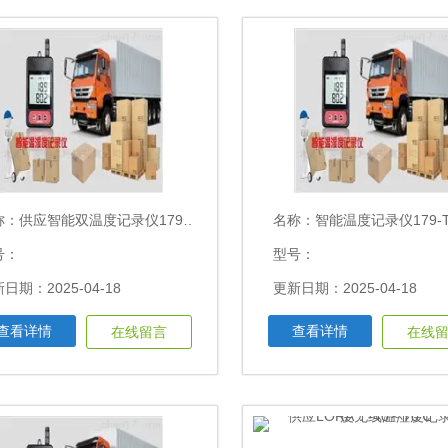
称：
供应智能双温度记录仪179-TH
名称：
智能温度记录仪179-T1L温度：-30 ～
号：
型号：
日期：2025-04-18
更新日期：2025-04-18
查看详情
查看详情
在线留言
在线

----

What the exercise asks: Whatever pictures the entries contain, omit them, and write the rest out exactly.

Response:
称：
供应智能双温度记录仪179-TH
名称：
智能温度记录仪179-T1L温度：-30 ～
号：
型号：
日期：2025-04-18
更新日期：2025-04-18
查看详情
查看详情
在线留言
在线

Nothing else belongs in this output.